──────── INPUT DATA

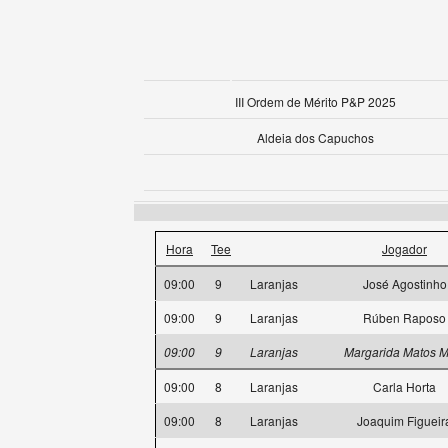
III Ordem de Mérito P&P 2025
Aldeia dos Capuchos
Hora
Tee
Jogador
09:00
9
Laranjas
José Agostinho
09:00
9
Laranjas
Rúben Raposo
09:00
9
Laranjas
Margarida Matos M
09:00
8
Laranjas
Carla Horta
09:00
8
Laranjas
Joaquim Figueir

────────────────

ABOUT THIS TASK: What is needed is every record above printed exactly, with no pictures.

WRITTEN ANSWER:
III Ordem de Mérito P&P 2025
Aldeia dos Capuchos
Hora
Tee
Jogador
09:00
9
Laranjas
José Agostinho
09:00
9
Laranjas
Rúben Raposo
09:00
9
Laranjas
Margarida Matos M
09:00
8
Laranjas
Carla Horta
09:00
8
Laranjas
Joaquim Figueir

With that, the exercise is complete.